Does anyone own a Four Seasons fractional in Costa Rica or Punta Mita? If so, can you describe the process for making reservations and the process for exchanging between these two resorts?


----------



## zentraveler (Aug 2, 2021)

Last I knew both of those were lotteries for Four Seasons Aviara owners.  And in 22 years we have never hit the lottery.


----------



## TravelTime (Aug 2, 2021)

zentraveler said:


> Last I knew both of those were lotteries for Four Seasons Aviara owners.  And in 22 years we have never hit the lottery.



Yes but I am asking about if there are any owners of Four Seasons Costa Rica or Four Seasons Punta Mita on TUG. I won the lottery on my first try and loved Four Seasons Costa Rica.


----------



## TravelTime (Aug 17, 2021)

Wondering if there are any Four Seasons fractional owners on TUG for either Costa Rica or Punta Mita? Does anyone know if there are any owners forums outside of TUG for these properties?


----------



## zentraveler (Aug 17, 2021)

I wish . And interested in the answer as well.


----------



## dherring (Aug 22, 2021)

TravelTime said:


> Does anyone own a Four Seasons fractional in Costa Rica or Punta Mita? If so, can you describe the process for making reservations and the process for exchanging between these two resorts?


I have sold multiple resale units at the Four Seasons Punta Mita as well as the Costa Rica property and am acquainted with many owners.

What questions do you have?


----------



## TravelTime (Aug 22, 2021)

dherring said:


> I have sold multiple resale units at the Four Seasons Punta Mita as well as the Costa Rica property and am acquainted with many owners.
> 
> What questions do you have?



Thank you for responding. I am especially interested in learning about the fractional at Four Seasons Costa Rica. Below are some of my questions. When answering, can you indicate whether you are talking about Costa Rica or Punta Mita.

- How happy are owners with their fractional? Are most owners long time owners?
- How easy is it to resell if you no longer want it?
- How easy or hard is it to get the reservation dates you want?
- What are the fractionals at the two properties selling for?
- If you own Costa Rica, how easy is it to exchange into other properties esp into Punta Mita?
- Since you are not allowed to rent at Costa Rica, what do owners do with their time if they can’t visit one year?
- Do most owners of Punta Mita use or rent their time?

Thank you!


----------



## bizaro86 (Aug 22, 2021)

I have never owned Four Seasons, but did take the sales presentation at Punta Mita 12 years ago. We loved the product, but the price is high relative to other timeshare options.

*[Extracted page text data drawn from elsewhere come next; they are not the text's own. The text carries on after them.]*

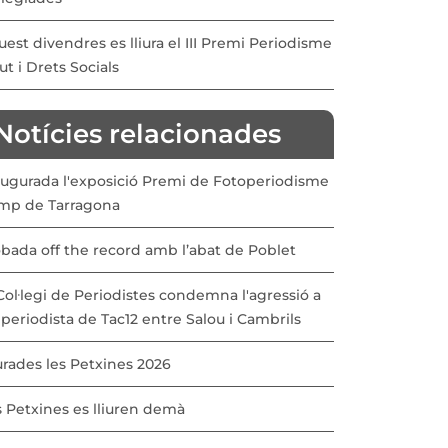
est divendres es lliura el III Premi Periodisme
ut i Drets Socials
Notícies relacionades
augurada l'exposició Premi de Fotoperiodisme
mp de Tarragona
obada off the record amb l’abat de Poblet
Col·legi de Periodistes condemna l'agressió a
periodista de Tac12 entre Salou i Cambrils
urades les Petxines 2026
s Petxines es lliuren demà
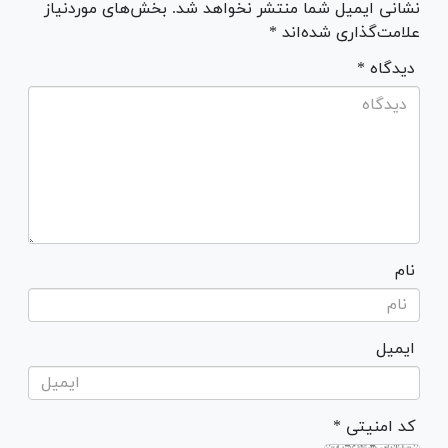
نشانی ایمیل شما منتشر نخواهد شد. بخش‌های موردنیاز
علامت‌گذاری شده‌اند *
* دیدگاه
نام
ایمیل
* کد امنیتی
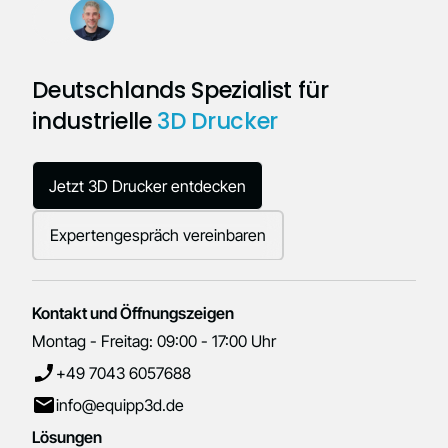
Deutschlands Spezialist für
industrielle
3D Drucker
Jetzt 3D Drucker entdecken
Expertengespräch vereinbaren
Kontakt und Öffnungszeigen
Montag - Freitag: 09:00 - 17:00 Uhr
+49 7043 6057688
info@equipp3d.de
Lösungen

My recollection is that all owners submitted a list of reservation priorities each year, and they went through in a specific order (so everyone got first choice some years). My sense was that some weeks (ie 52, 7) were very competitive and you couldn't count on getting them often.


----------



## RCorsa (Mar 6, 2022)

I own at Punta Mita since 2016.  We absolutely love  it and go at least 3 weeks a year.  Plus it very easy to go to other FS properties as we have been to several (costa rica, Jackson hole and this summer vail)


----------



## dherring (Apr 8, 2022)

RCorsa said:


> I own at Punta Mita since 2016.  We absolutely love  it and go at least 3 weeks a year.  Plus it very easy to go to other FS properties as we have been to several (costa rica, Jackson hole and this summer vail)


We will be trading into Vail in the coming years. How did you like the property?
I own [ ] units at the FSRC Punta Mita as well as Costa Rica and Jackson Hole.

_[*Moderator Note*: Ad-like comments have been deleted because the TUG Posting Rules do not allow advertising in the public forums.] <--SueDonJ_


----------



## T-Dot-Traveller (Apr 8, 2022)

dherring said:


> We will be trading into Vail in the coming years. How did you like the property?
> I own [ ] units at the FSRC Punta Mita as well as Costa Rica and Jackson Hole.
> 
> _[*Moderator Note*: Ad-like comments have been deleted because the TUG Posting Rules do not allow advertising in the public forums.] <--SueDonJ_



You may wish to use Conversation -PM 
to reach @RCorsa that way click on the blue TUG user name & follow the prompts.


----------